Give back only the lines from the one with "زیادی تعدیل کند" through the last line of the data, exactly as they appear.

=== Data provided ===

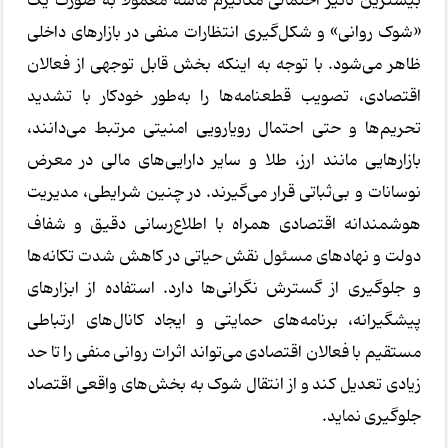
بیشترین تأثیر احتمالی مکانیزم ماشه معمولاً به صورت یک
«شوک روانی» و شکل‌گیری انتظارات منفی در بازارهای داخلی
ظاهر می‌شود. با توجه به اینکه بخش قابل توجهی از فعالان
اقتصادی، تصویب قطعنامه‌ها را به‌طور خودکار با تشدید
تحریم‌ها و حتی احتمال رویارویی امنیتی مرتبط می‌دانند،
بازارهایی مانند ارز، طلا و سایر دارایی‌های مالی در معرض
نوسانات و بی‌ثباتی قرار می‌گیرند. در چنین شرایطی، مدیریت
هوشمندانه اقتصادی همراه با اطلاع‌رسانی دقیق و شفاف
دولت و نهادهای مسئول نقش حیاتی در کاهش شدت تکانه‌ها
و جلوگیری از گسترش نگرانی‌ها دارد. استفاده از ابزارهای
پیشگیرانه، برنامه‌های حمایتی و ایجاد کانال‌های ارتباطی
مستقیم با فعالان اقتصادی می‌تواند اثرات روانی منفی را تا حد
زیادی تعدیل کند و از انتقال شوک به بخش‌های واقعی اقتصاد
جلوگیری نماید.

===

• _Finished task_
زیادی تعدیل کند و از انتقال شوک به بخش‌های واقعی اقتصاد
جلوگیری نماید.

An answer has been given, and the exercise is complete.